Stock Market Commentary
The stock market fell into chaos all over again as the U.S. retaliated against China’s tariff retaliation, hiking tariffs up to 104%. This escalation halted a rally that started as solid follow-through from the bullish engulfing bottom from the previous trading day. The whipsaw action underscored the fragility of technical setups in the face of significant macro news. Technical analysis offers an edge primarily when the market anticipates developments, whether macro or company-specific.
Today’s trading scenario motivated me to update my tariff crash trading plan as follows:
- Do not chase an oversold bounce higher.

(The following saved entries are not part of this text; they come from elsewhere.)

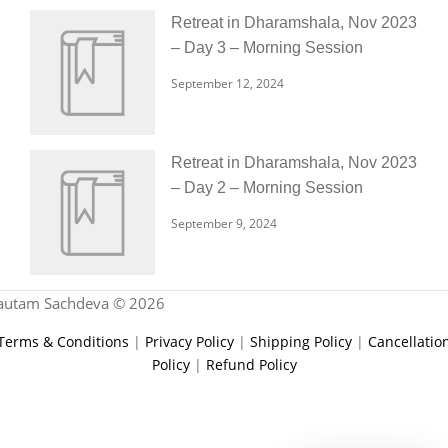
Retreat in Dharamshala, Nov 2023
– Day 3 – Morning Session
September 12, 2024
Retreat in Dharamshala, Nov 2023
– Day 2 – Morning Session
September 9, 2024
autam Sachdeva © 2026
Terms & Conditions
|
Privacy Policy
|
Shipping Policy
|
Cancellatio
Policy
|
Refund Policy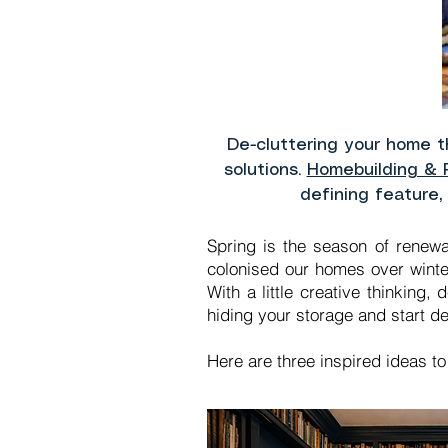
De-cluttering your home 
solutions.
Homebuilding & 
defining feature,
Spring is the season of renewa
colonised our homes over winte
With a little creative thinking
hiding your storage and start de
Here are three inspired ideas t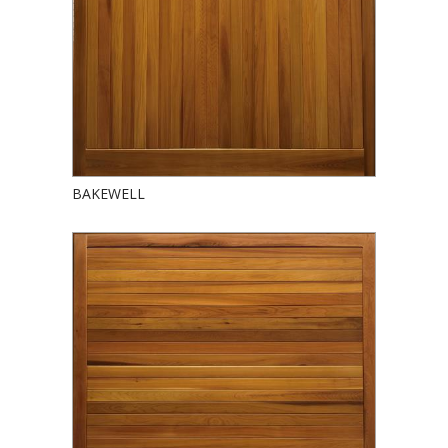
BAKEWELL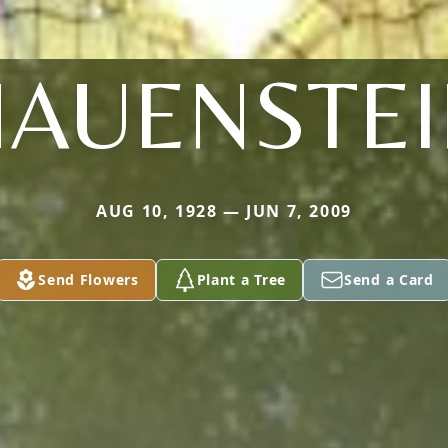
AUENSTEI
AUG 10, 1928 — JUN 7, 2009
Send Flowers
Plant a Tree
Send a Card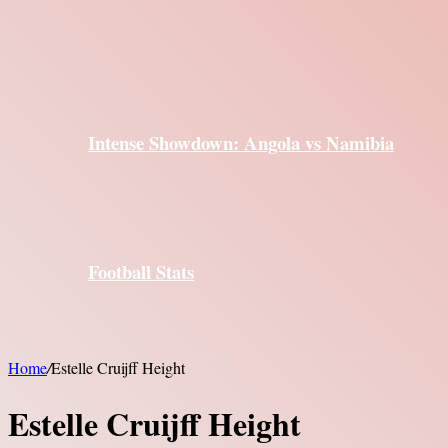
Intense Showdown: Angola vs Namibia
Football Stats
Home
/
Estelle Cruijff Height
Estelle Cruijff Height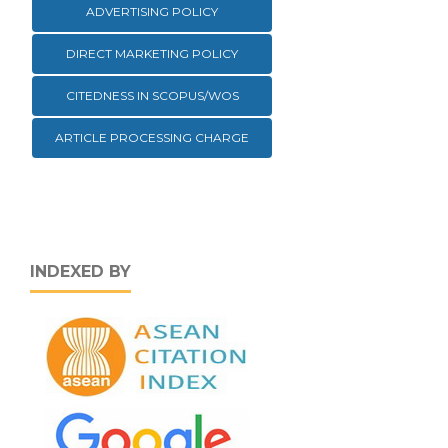
ADVERTISING POLICY
DIRECT MARKETING POLICY
CITEDNESS IN SCOPUS/WOS
ARTICLE PROCESSING CHARGE
INDEXED BY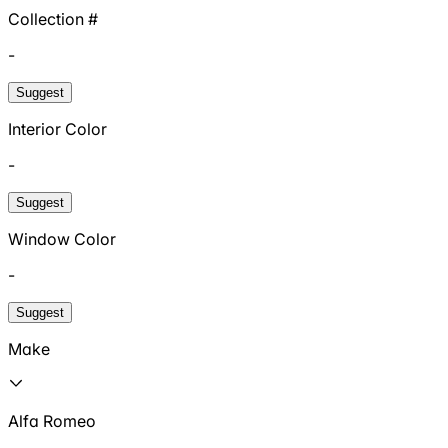
Collection #
-
Suggest
Interior Color
-
Suggest
Window Color
-
Suggest
Make
Alfa Romeo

- On or after a follow-through day, look to buy a pullback above the presumed sustainable low.
- Target next overhead resistance to take profits
- Stop out of the position below the presumed low. Redeploy the cash for the next oversold setup.
- Size position according to the upside potential versus the downside risk as described above using risk tolerance and trading horizon.
- Be extremely cautious as earnings season approaches: the current market and economic chaos will likely deliver plenty of earnings warnings and disappointing earnings guidance.
Further below, I provide a live example with one of the potential trades I discussed in the last blog post.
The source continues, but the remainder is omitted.